A data em que o mecanismo de teto ao preço do petróleo será revisto em alta ou em baixa, caso fique inalterado, 15 de julho, coincide com a viagem de Petrova-Chamova à capital ucraniana, Kiev, para discutir a segurança energética com altos responsáveis do governo do presidente ucraniano, Volodymyr Zelenskyy.
A ministra afirmou não estar “com receio” de chegar de mãos vazias ou, pior ainda, com um mecanismo que acabe por beneficiar o governo russo.
“Estou mais preocupada em saber como podemos trabalhar mais em conjunto para ajudar a Ucrânia a enfrentar os desafios que tem pela frente, que vão ser ainda maiores à medida que se aproxima o inverno”, disse.
Comércio com colonatos israelitas ilegais
A reunião do Conselho de Assuntos Externos de segunda-feira centrou-se também num documento de duas páginas com opções apresentado pela Comissão Europeia sobre como restringir o comércio entre a UE e os colonatos israelitas ilegais, revelado em primeira mão pela Euronews.

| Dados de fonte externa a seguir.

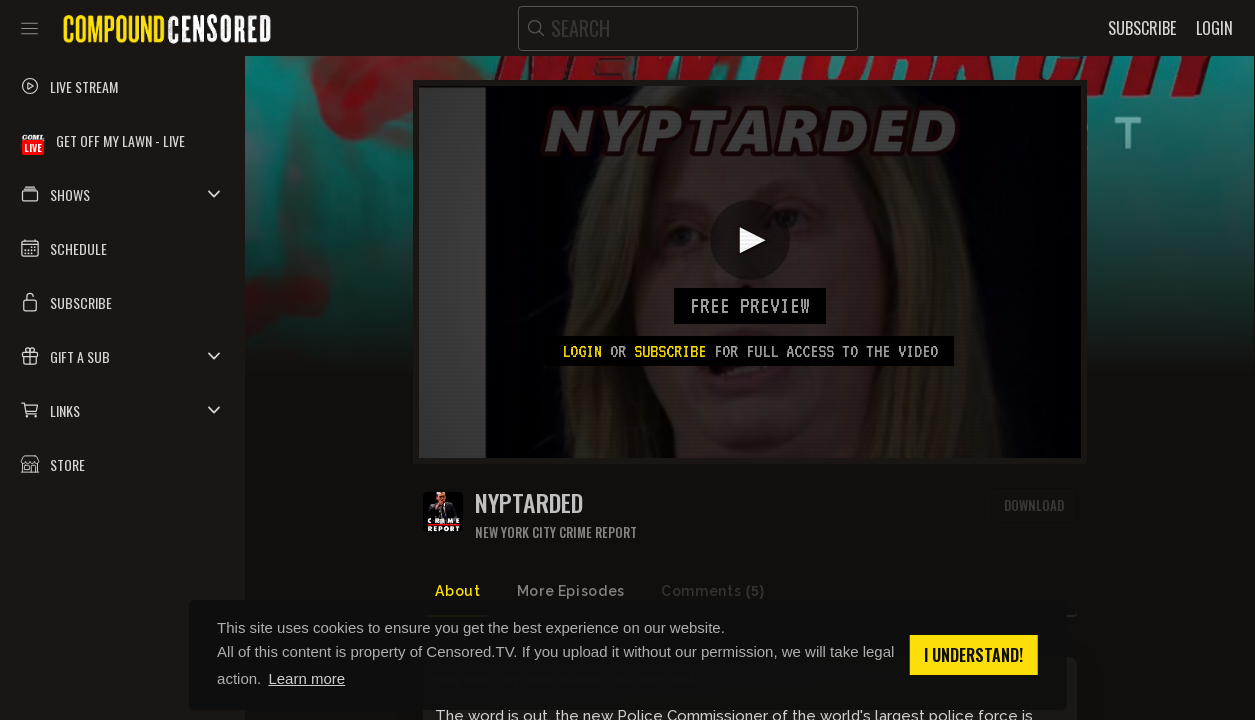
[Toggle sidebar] (29, 28)
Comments (713, 591)
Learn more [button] (306, 678)
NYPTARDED (529, 502)
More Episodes (571, 591)
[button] (122, 194)
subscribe (670, 351)
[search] (688, 28)
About (457, 591)
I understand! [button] (973, 655)
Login (582, 351)
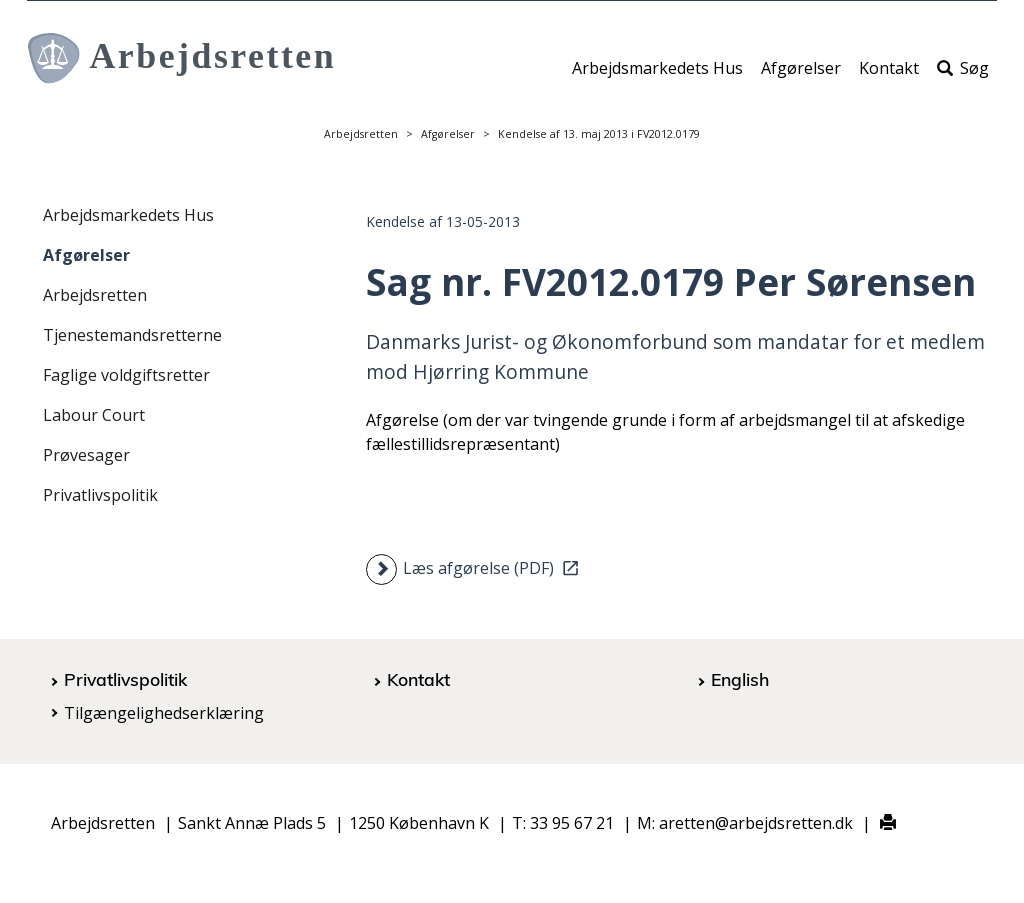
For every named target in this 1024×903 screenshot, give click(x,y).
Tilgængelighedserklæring (164, 713)
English (740, 679)
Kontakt (889, 77)
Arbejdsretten (361, 134)
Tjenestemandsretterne (132, 335)
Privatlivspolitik (100, 495)
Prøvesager (86, 455)
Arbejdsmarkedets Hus (657, 77)
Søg (963, 77)
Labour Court (94, 415)
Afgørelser (801, 77)
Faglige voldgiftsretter (126, 375)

Um parecer consultivo do Tribunal Internacional de Justiça de 2024 considerou estes colonatos ilegais, posição também assumida pela União Europeia. O tribunal e vários governos internacionais instaram Israel a reverter os colonatos e a proteger a população palestiniana nos territórios ocupados.
A chefe da política externa da UE, Kaja Kallas, afirmou que estes colonatos minam as perspetivas de paz e da solução de dois Estados e que os ministros europeus dos Negócios Estrangeiros, nas discussões à porta fechada de segunda-feira, manifestaram um apoio esmagador à limitação do comércio.
Petrova-Chamova disse não poder afirmar com segurança se apoia alguma das propostas, por considerá-las pouco claras.
“Na realidade não são propostas, são opções, e isso é um pouco diferente, porque não há um acordo muito claro entre o serviço jurídico da Comissão e o do Conselho quanto à possibilidade de as adotar por unanimidade”, explicou.
Caberá agora aos embaixadores da UE dar corpo aos planos iniciais da Comissão.
Kallas adiantou ainda que poderá ser convocada uma reunião extraordinária de ministros dos Negócios Estrangeiros para garantir novos avanços. O próximo encontro ministerial formal está previsto para outubro, poucas semanas antes das eleições legislativas em Israel, e vários diplomatas receiam que este calendário sensível possa dificultar ainda mais qualquer progresso.